### Problem requirements
Each entry should be set down exactly as written, except for any picture it holds.

---

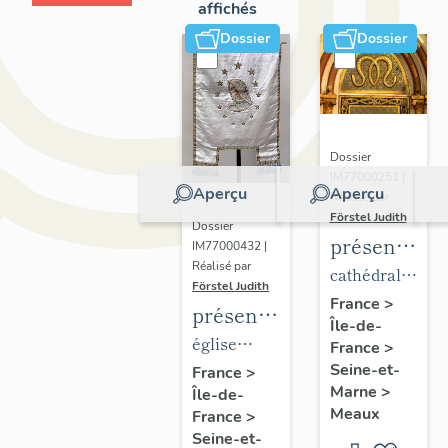
affichés
Dossier
Dossier
Dossier
IM77000251 |
Aperçu
Aperçu
Réalisé par
Förstel Judith
Dossier
présentatio
IM77000432 |
Réalisé par
du
cathédrale
Förstel Judith
mobilier
Saint-
France
>
présentation
Île-de-
de la
Etienne
du
église
France
>
cathédrale
mobilier
Seine-et-
paroissiale
France
>
de
Marne
>
Île-de-
de
Notre-
Meaux
Meaux
France
>
l'église
Dame du
Seine-et-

---

### Response below
affichés
Dossier
Dossier
Dossier
IM77000251 |
Aperçu
Aperçu
Réalisé par
Förstel Judith
Dossier
présentatio
IM77000432 |
Réalisé par
du
cathédrale
Förstel Judith
mobilier
Saint-
France
>
présentation
Île-de-
de la
Etienne
du
église
France
>
cathédrale
mobilier
Seine-et-
paroissiale
France
>
de
Marne
>
Île-de-
de
Notre-
Meaux
Meaux
France
>
l'église
Dame du
Seine-et-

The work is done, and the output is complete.